> **Problem to solve**: Every entry that follows is to be set down exactly, with its pictures omitted.

BEGIN

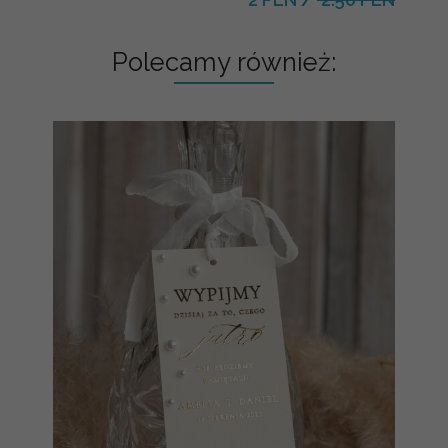
Polecamy również:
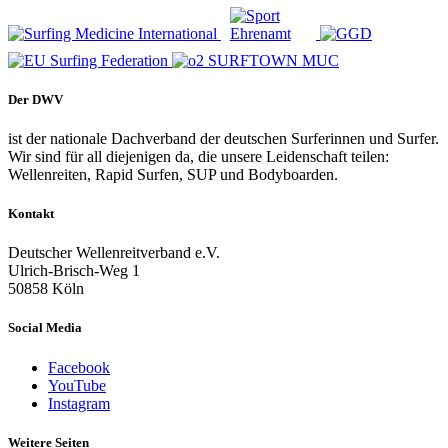
Der DWV
ist der nationale Dachverband der deutschen Surferinnen und Surfer.
Wir sind für all diejenigen da, die unsere Leidenschaft teilen:
Wellenreiten, Rapid Surfen, SUP und Bodyboarden.
Kontakt
Deutscher Wellenreitverband e.V.
Ulrich-Brisch-Weg 1
50858 Köln
Social Media
Facebook
YouTube
Instagram
Weitere Seiten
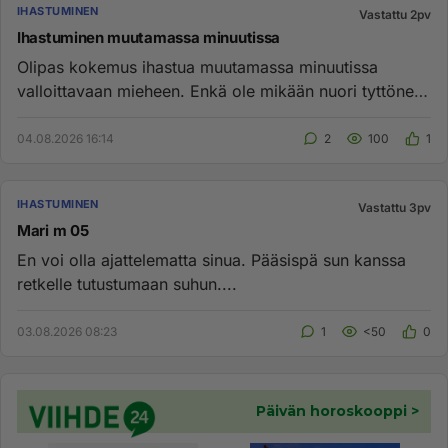
IHASTUMINEN
Vastattu 2pv
Ihastuminen muutamassa minuutissa
Olipas kokemus ihastua muutamassa minuutissa
valloittavaan mieheen. Enkä ole mikään nuori tyttönen.
Ihana, kun sain koke...
04.08.2026 16:14
2
100
1
IHASTUMINEN
Vastattu 3pv
Mari m 05
En voi olla ajattelematta sinua. Pääsispä sun kanssa
retkelle tutustumaan suhun....
03.08.2026 08:23
1
<50
0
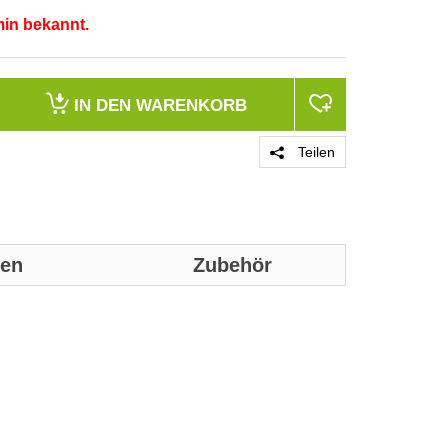
min bekannt.
IN DEN
WARENKORB
Teilen
nen
Zubehör
Genaue technis
Merkmale
Produktfarbe
Produktdesign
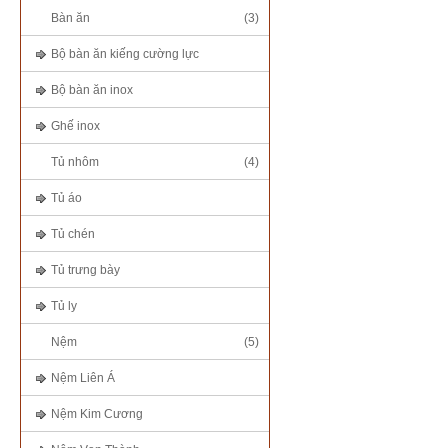
Bàn ăn
(3)
Bộ bàn ăn kiếng cường lực
Bộ bàn ăn inox
Ghế inox
Tủ nhôm
(4)
Tủ áo
Tủ chén
Tủ trưng bày
Tủ ly
Nệm
(5)
Nệm Liên Á
Nệm Kim Cương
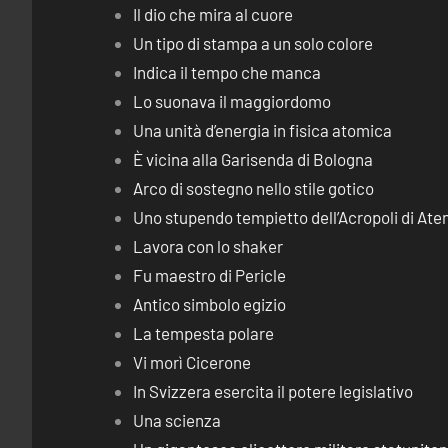
Il dio che mira al cuore
Un tipo di stampa a un solo colore
Indica il tempo che manca
Lo suonava il maggiordomo
Una unità d’energia in fisica atomica
È vicina alla Garisenda di Bologna
Arco di sostegno nello stile gotico
Uno stupendo tempietto dell’Acropoli di Ate
Lavora con lo shaker
Fu maestro di Pericle
Antico simbolo egizio
La tempesta polare
Vi morì Cicerone
In Svizzera esercita il potere legislativo
Una scienza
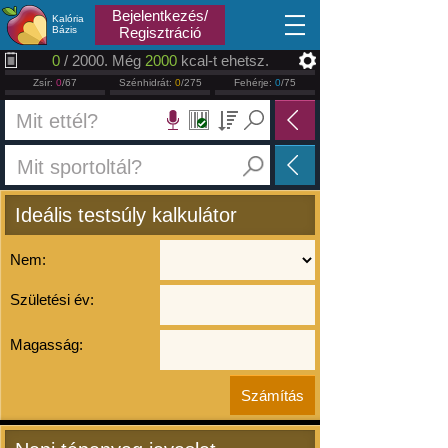
2026.08.06
Bejelentkezés/
Kalória
Bázis
Regisztráció
0
/ 2000. Még
2000
kcal-t ehetsz.
Zsír:
0
/67
Szénhidrát:
0
/275
Fehérje:
0
/75
Ideális testsúly kalkulátor
Nem:
Születési év:
Magasság:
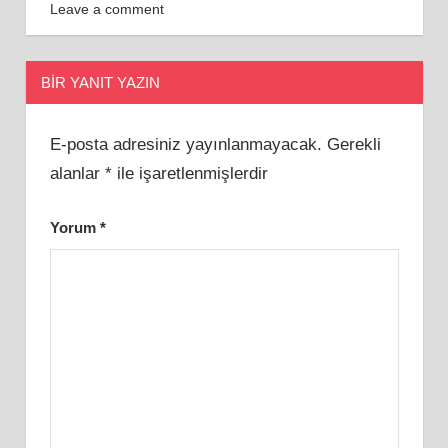
Leave a comment
BIR YANIT YAZIN
E-posta adresiniz yayınlanmayacak.
Gerekli
alanlar
*
ile işaretlenmişlerdir
Yorum
*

END

> **Answer to this exercise**:
Polecamy również:
Der DWV
ist der nationale Dachverband der deutschen Surferinnen und Surfer.
Wir sind für all diejenigen da, die unsere Leidenschaft teilen:
Wellenreiten, Rapid Surfen, SUP und Bodyboarden.
Kontakt
Deutscher Wellenreitverband e.V.
Ulrich-Brisch-Weg 1
50858 Köln
Social Media
Facebook
YouTube
Instagram
Weitere Seiten
IHASTUMINEN
Vastattu 2pv
Ihastuminen muutamassa minuutissa
Olipas kokemus ihastua muutamassa minuutissa
valloittavaan mieheen. Enkä ole mikään nuori tyttönen.
Ihana, kun sain koke...
04.08.2026 16:14
2
100
1
IHASTUMINEN
Vastattu 3pv
Mari m 05
En voi olla ajattelematta sinua. Pääsispä sun kanssa
retkelle tutustumaan suhun....
03.08.2026 08:23
1
<50
0
min bekannt.
IN DEN
WARENKORB
Teilen
nen
Zubehör
Genaue technis
Merkmale
Produktfarbe
Produktdesign
Bàn ăn
(3)
Bộ bàn ăn kiếng cường lực
Bộ bàn ăn inox
Ghế inox
Tủ nhôm
(4)
Tủ áo
Tủ chén
Tủ trưng bày
Tủ ly
Nệm
(5)
Nệm Liên Á
Nệm Kim Cương
Il dio che mira al cuore
Un tipo di stampa a un solo colore
Indica il tempo che manca
Lo suonava il maggiordomo
Una unità d’energia in fisica atomica
È vicina alla Garisenda di Bologna
Arco di sostegno nello stile gotico
Uno stupendo tempietto dell’Acropoli di Ate
Lavora con lo shaker
Fu maestro di Pericle
Antico simbolo egizio
La tempesta polare
Vi morì Cicerone
In Svizzera esercita il potere legislativo
Una scienza
2026.08.06
Bejelentkezés/
Kalória
Bázis
Regisztráció
0
/ 2000. Még
2000
kcal-t ehetsz.
Zsír:
0
/67
Szénhidrát:
0
/275
Fehérje:
0
/75
Ideális testsúly kalkulátor
Nem:
Születési év:
Magasság:
Leave a comment
BIR YANIT YAZIN
E-posta adresiniz yayınlanmayacak.
Gerekli
alanlar
*
ile işaretlenmişlerdir
Yorum
*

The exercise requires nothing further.